Strictly speaking, the debate about the validity of split infinitives still rages on and using them is more a matter of personal preference than a grammatical no can do.
For my part, as far as solecisms go, I love an occasional split infinitive. Moreover, as Wikipedia sagely reminded me, one of the most famous split infinitives occurs in the opening sequence of the Star Trek television series: to boldly go where no man has gone before! And I say if it works for Captain Kirk, it works for me! :-)
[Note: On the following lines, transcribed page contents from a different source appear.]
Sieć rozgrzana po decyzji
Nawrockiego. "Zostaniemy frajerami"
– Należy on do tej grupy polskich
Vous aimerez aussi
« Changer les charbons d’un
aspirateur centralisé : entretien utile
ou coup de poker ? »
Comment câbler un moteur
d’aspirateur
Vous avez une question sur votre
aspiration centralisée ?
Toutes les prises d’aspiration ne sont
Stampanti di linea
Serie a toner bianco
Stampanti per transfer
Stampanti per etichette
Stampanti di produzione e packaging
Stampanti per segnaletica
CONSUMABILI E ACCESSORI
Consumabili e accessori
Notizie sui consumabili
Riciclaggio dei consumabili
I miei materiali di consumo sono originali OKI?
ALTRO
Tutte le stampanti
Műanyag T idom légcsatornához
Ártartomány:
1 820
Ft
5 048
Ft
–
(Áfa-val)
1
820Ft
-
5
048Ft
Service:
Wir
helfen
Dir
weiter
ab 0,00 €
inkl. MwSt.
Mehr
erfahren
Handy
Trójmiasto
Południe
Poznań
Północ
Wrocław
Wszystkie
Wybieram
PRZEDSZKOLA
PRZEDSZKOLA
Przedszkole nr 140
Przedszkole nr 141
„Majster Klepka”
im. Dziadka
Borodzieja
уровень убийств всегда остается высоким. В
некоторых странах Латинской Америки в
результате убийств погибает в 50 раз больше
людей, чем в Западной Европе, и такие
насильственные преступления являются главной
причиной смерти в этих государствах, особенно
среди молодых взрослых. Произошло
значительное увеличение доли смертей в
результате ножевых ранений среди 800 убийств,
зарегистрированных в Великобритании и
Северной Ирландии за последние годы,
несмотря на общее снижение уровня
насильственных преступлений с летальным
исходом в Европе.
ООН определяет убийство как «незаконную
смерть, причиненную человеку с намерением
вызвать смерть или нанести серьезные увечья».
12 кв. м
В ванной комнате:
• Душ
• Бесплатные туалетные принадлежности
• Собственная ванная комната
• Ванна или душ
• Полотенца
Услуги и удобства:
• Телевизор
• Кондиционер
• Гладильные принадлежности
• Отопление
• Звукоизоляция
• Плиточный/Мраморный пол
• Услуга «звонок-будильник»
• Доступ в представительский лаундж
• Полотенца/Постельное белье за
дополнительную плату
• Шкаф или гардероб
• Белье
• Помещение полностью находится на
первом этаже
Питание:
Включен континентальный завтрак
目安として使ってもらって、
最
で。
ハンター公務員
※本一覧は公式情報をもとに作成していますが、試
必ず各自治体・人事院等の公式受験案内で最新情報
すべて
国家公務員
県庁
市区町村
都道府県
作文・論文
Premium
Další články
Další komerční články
Actually, Wikipedia has a very fair and balanced discussion on the subject. I think this line sums it up best: "Most experts on language now agree that the split infinitive is sometimes appropriate. Those who use it consciously may see it as a form of hyperbaton, and some major poets have employed this to good effect." There! I seem to have won half the battle. Now if only I can finish that epic poem I started... ;-)
Speaking of poets and split infinitives, I would be remiss if I didn't include the Bard's Sonnet 142 here:
Love is my sin, and thy dear virtue hate,
Hate of my sin, grounded on sinful loving:
O! but with mine compare thou thine own state,
And thou shalt find it merits not reproving;
Or, if it do, not from those lips of thine,
That have profan'd their scarlet ornaments
And seal'd false bonds of love as oft as mine,
Robb'd others' beds' revenues of their rents.
Be it lawful I love thee, as thou lov'st those
Whom thine eyes woo as mine importune thee:
Root pity in thy heart, that, when it grows,
Thy pity may deserve to pitied be.
If thou dost seek to have what thou dost hide,
By self-example mayst thou be denied!